A história da dívida nacional dos EUA está inexoravelmente ligada às muitas guerras do país. A decisão desta semana da assim chamada crise do teto da dívida não é diferente. Um Congresso condescendente não apenas concordou em financiar, com fundos de reservas emergenciais, as guerras de George W. Bush no Iraque e o no Afeganistão, como o fez tomando dinheiro emprestado, elevando a dívida 10 vezes desde 2001, sem achar ruim.
Então, como se sai o Pentágono na batalha orçamentária atual? Parece que se saiu bem, sem ficar confuso com soldados e veteranos que lutaram essas guerras.
“Este ano é o 50° aniversário da fala contra o complexo militar industrial de [Dwight] Eisenhower”, contou-me William Hartung, do Centro para Política Internacional, quando o Senado se reuniu para votar o projeto do teto da dívida. Falando do último general que virou presidente republicano dos EUA, Hartung disse: “Ele falou a respeito da necessidade de uma economia equilibrada para uma população saudável. Essencialmente, ele está à esquerda de Barack Obama nessas questões”.
Michael Hudson, presidente do Instituto para o Estudo das Tendências de Longo Prazo da Economia explicou a história da conexão do teto da dívida com a guerra. “Esta relação foi estabelecida durante a Primeira Guerra Mundial, em 1917, e a ideia era evitar que o Presidente Wilson comprometesse ainda mais tropas e dinheiro com a guerra. Em todos os países da Europa – Inglaterra, França – o controle parlamentar sobre o orçamento foi introduzido para barrar reis ou legisladores ambiciosos de travarem guerras. Então todo o propósito era limitar a capacidade do governo de gerar endividamento para a guerra, porque essa era a única razão pela qual os governos geravam dívidas”.
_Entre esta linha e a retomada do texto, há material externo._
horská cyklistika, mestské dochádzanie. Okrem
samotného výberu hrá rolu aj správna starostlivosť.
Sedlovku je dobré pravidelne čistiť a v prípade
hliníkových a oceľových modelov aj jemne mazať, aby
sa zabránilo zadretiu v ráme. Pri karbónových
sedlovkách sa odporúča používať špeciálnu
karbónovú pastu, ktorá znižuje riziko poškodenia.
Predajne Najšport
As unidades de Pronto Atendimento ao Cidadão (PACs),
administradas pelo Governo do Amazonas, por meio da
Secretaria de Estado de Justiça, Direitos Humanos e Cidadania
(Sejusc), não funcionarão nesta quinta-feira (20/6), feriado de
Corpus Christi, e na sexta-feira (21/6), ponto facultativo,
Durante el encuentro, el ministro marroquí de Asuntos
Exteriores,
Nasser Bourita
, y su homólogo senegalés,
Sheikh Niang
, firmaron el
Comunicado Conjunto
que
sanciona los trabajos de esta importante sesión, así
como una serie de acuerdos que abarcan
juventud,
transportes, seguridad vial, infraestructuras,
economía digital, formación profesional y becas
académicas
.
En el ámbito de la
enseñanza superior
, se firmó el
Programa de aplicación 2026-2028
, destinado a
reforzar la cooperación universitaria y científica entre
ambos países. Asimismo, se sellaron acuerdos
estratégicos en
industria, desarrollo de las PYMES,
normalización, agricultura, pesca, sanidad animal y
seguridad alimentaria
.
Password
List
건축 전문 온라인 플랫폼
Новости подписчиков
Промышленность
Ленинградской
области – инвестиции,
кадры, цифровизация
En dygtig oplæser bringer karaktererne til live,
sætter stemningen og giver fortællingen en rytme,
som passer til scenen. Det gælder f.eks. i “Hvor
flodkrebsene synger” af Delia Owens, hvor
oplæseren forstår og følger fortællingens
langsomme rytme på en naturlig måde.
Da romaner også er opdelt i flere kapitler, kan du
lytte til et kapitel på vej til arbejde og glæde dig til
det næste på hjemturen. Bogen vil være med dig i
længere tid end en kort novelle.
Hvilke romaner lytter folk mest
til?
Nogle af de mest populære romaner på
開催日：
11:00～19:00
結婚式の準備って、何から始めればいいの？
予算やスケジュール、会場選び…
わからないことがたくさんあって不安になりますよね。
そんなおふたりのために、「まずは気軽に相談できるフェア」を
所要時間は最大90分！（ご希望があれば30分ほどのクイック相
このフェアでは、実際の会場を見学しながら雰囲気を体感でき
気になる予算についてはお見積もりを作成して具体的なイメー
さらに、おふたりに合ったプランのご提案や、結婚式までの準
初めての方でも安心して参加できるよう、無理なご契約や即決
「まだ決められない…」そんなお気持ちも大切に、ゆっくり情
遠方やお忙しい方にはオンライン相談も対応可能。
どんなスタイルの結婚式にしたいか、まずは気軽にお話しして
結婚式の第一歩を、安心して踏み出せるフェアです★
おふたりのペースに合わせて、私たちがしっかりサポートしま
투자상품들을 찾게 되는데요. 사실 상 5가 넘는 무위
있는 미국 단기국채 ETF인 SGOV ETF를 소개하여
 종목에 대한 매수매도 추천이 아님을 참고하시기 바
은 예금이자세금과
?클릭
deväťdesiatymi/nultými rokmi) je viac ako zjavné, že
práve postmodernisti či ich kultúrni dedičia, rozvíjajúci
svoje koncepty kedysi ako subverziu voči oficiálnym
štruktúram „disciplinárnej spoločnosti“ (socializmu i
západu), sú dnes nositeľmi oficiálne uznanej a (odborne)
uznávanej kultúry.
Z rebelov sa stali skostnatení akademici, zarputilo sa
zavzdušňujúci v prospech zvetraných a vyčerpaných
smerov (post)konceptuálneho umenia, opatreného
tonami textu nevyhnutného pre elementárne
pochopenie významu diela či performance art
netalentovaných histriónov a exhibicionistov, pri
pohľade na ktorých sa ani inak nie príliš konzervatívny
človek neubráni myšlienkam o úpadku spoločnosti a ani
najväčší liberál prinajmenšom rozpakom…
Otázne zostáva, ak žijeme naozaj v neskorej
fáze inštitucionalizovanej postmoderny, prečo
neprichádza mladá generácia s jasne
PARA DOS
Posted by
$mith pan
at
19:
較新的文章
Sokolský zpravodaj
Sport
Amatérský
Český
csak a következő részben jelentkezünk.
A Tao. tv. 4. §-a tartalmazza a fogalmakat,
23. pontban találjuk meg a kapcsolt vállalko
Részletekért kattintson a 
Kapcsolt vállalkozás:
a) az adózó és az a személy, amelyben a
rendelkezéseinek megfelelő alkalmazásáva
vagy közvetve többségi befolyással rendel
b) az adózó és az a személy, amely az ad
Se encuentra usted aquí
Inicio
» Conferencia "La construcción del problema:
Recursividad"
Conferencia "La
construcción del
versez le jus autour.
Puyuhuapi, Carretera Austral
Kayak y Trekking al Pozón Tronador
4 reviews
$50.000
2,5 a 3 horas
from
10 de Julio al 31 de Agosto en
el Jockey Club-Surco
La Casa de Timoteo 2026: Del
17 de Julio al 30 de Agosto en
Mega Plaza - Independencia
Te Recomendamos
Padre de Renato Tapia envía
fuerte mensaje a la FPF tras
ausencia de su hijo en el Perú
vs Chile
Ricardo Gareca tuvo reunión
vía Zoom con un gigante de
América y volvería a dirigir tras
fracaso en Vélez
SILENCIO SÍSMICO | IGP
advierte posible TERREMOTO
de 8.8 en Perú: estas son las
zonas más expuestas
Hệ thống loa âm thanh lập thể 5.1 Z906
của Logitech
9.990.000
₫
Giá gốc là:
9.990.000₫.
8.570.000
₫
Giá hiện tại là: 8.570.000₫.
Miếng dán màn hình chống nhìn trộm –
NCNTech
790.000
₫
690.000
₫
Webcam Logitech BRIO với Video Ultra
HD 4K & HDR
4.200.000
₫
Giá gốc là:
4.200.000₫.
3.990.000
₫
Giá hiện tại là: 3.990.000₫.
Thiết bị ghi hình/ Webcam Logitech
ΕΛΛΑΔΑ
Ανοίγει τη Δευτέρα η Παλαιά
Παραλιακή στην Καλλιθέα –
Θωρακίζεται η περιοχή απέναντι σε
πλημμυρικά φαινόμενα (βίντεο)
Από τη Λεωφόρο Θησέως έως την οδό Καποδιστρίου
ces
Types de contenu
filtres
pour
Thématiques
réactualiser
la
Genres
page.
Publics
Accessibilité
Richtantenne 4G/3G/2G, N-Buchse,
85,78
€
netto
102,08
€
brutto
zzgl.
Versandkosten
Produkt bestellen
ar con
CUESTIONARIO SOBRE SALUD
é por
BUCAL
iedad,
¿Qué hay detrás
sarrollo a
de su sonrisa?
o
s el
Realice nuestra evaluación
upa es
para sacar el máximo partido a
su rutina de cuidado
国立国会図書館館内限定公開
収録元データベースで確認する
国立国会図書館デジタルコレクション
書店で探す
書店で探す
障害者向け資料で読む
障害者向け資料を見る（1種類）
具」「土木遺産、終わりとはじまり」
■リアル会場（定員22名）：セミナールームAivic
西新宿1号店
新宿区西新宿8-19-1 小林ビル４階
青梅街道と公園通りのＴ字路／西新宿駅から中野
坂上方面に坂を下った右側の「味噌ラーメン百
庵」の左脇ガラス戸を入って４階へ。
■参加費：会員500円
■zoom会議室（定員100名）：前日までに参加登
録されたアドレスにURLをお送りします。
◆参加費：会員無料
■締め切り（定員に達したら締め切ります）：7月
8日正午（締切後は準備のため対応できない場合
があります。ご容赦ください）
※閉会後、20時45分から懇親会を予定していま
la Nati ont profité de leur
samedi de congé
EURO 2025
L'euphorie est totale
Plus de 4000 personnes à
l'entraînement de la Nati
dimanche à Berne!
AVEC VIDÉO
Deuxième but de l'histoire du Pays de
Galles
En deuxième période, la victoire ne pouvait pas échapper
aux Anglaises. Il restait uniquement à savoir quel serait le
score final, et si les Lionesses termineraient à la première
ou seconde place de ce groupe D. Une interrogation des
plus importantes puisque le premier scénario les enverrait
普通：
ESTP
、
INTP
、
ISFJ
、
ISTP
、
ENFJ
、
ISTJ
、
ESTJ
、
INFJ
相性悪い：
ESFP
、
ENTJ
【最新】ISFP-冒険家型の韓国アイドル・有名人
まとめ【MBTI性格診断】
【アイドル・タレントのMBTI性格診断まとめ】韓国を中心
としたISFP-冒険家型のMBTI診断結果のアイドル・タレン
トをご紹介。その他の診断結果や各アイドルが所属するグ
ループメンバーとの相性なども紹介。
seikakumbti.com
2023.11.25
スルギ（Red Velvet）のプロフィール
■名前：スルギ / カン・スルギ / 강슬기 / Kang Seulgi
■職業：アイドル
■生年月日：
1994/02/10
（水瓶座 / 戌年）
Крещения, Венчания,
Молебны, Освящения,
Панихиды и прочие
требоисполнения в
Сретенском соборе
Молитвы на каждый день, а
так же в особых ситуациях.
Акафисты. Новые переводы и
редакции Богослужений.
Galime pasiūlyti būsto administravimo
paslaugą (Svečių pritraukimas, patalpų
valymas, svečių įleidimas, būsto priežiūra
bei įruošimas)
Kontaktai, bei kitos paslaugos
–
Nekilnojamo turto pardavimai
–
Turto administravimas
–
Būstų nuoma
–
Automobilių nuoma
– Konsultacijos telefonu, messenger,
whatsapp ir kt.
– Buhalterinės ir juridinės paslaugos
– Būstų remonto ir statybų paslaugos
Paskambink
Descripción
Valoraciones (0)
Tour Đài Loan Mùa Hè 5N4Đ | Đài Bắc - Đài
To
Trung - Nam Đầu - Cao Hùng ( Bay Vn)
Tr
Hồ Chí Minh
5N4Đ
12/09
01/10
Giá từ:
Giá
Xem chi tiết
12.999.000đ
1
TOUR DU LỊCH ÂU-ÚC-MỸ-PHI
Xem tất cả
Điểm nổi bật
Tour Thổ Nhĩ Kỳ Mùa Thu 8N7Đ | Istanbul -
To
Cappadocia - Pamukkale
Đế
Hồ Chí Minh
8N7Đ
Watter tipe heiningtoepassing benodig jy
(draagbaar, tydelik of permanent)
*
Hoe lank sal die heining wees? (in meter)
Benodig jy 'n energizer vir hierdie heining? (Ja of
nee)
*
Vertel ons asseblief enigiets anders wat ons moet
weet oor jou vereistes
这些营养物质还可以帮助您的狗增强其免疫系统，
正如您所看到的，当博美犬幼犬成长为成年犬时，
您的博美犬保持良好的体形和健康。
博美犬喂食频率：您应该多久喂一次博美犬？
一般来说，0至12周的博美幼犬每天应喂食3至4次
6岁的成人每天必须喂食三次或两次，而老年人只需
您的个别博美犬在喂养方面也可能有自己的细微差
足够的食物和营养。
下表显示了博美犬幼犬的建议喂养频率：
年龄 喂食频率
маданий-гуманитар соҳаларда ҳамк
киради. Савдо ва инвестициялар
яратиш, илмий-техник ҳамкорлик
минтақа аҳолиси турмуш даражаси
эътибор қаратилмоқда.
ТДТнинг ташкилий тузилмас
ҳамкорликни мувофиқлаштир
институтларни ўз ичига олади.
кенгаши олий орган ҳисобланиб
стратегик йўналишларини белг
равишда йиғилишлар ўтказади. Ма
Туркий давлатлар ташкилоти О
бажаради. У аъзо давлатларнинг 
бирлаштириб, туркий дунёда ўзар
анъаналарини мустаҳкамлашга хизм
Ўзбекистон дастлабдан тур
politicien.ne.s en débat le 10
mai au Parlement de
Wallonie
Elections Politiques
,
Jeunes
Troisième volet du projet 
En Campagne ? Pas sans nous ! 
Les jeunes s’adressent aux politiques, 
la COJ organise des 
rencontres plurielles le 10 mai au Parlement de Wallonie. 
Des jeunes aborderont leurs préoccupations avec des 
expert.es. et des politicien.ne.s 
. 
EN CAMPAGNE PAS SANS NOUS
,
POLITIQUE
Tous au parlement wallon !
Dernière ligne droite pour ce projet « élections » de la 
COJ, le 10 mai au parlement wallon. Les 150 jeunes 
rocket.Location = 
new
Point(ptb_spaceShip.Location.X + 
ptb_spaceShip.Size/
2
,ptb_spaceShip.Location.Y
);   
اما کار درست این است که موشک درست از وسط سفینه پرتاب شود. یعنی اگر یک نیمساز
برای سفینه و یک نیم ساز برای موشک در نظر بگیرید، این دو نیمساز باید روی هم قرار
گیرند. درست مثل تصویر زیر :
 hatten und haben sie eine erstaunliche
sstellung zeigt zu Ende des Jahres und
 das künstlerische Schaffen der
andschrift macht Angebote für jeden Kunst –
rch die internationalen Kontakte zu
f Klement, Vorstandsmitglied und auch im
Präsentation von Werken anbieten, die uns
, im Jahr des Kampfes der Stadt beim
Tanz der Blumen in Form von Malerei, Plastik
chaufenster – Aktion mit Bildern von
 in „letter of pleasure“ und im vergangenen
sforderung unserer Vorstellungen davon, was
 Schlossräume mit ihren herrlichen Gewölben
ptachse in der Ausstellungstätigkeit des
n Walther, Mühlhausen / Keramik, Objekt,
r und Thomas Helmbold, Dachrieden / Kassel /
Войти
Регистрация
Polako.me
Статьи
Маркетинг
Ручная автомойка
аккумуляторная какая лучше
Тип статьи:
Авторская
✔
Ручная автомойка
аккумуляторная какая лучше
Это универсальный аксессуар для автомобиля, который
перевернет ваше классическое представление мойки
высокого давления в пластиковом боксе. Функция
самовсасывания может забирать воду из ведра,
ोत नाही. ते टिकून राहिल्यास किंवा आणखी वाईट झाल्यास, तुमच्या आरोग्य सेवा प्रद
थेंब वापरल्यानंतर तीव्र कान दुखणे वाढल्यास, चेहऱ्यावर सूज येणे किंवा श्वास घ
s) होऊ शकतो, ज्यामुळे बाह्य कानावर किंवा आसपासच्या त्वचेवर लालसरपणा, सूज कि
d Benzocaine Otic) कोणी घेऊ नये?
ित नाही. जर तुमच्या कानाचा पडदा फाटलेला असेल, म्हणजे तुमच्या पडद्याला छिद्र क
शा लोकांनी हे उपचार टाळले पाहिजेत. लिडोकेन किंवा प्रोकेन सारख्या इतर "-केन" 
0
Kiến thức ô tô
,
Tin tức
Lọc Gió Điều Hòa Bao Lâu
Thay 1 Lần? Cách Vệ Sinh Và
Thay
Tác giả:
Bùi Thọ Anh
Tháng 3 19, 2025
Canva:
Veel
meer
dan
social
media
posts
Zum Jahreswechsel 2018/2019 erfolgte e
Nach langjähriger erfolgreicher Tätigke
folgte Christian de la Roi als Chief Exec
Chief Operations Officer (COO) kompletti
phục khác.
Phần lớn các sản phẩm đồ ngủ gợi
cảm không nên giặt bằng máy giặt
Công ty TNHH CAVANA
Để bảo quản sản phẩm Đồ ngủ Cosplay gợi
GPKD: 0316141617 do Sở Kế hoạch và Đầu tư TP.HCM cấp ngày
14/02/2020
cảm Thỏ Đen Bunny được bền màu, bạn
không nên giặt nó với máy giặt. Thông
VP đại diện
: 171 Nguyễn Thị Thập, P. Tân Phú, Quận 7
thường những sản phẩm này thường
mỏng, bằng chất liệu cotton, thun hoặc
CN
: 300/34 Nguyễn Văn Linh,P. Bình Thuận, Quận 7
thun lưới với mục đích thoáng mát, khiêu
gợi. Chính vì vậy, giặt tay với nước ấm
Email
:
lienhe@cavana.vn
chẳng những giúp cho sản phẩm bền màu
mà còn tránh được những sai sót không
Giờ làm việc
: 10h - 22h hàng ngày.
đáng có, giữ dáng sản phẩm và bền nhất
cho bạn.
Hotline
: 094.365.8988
O Ato de Controle Orçamentário de 2011 assegura cortes drásticos na rede de proteção social dos EUA. O Congresso nomeará um comitê de 12, apelidado de “Super Congresso”, equitativamente distribuído entre republicanos e democratas para identificarem cortes na casa dos 2,1 trilhões de dólares até o dia de Ação de Graças. Se o comitê fracassar no estabelecimento desse objetivo, cortes mais amplos e obrigatórios serão executados. Serviços sociais sofrerão cortes, mas o Pentágono também padecerá.
Será? O Congresso negro e progressista se opõe ao projeto. O líder do Congresso negro, Emanuel Cleaver, chamou-o “um sanduíche do satanás disfarçado”. Para os anos fiscais de 2012 e 2013, o fundo discricionário aprovado vai ser aplicado entre as categorias “segurança” e “não segurança”. O que estiver sob a rubrica “não segurança”, como programas de alimentação, moradia, Medicare ou Medicaid (a base para qualquer segurança nacional genuína) serão provavelmente mais cortados. Mas o orçamento da “segurança” também será igualmente atacado, o que os democratas sugerem seria uma iniciativa para os republicanos cooperarem com o processo.
A categoria da segurança inclui o “Departamento de Defesa”, o “Departamento de Segurança Nacional”, o “Departamento dos Assuntos dos Veteranos”, a “Administração da Segurança Nuclear Nacional”, a “comunidade de inteligência” e a de “assuntos internacionais”. Isso estabelece uma dinâmica em que os falcões tentarão cortar o máximo possível do corpo diplomático do Departamento de Estado e ajuda externa, para favorecer os seus patrões no Pentágono e na indústria armamentista.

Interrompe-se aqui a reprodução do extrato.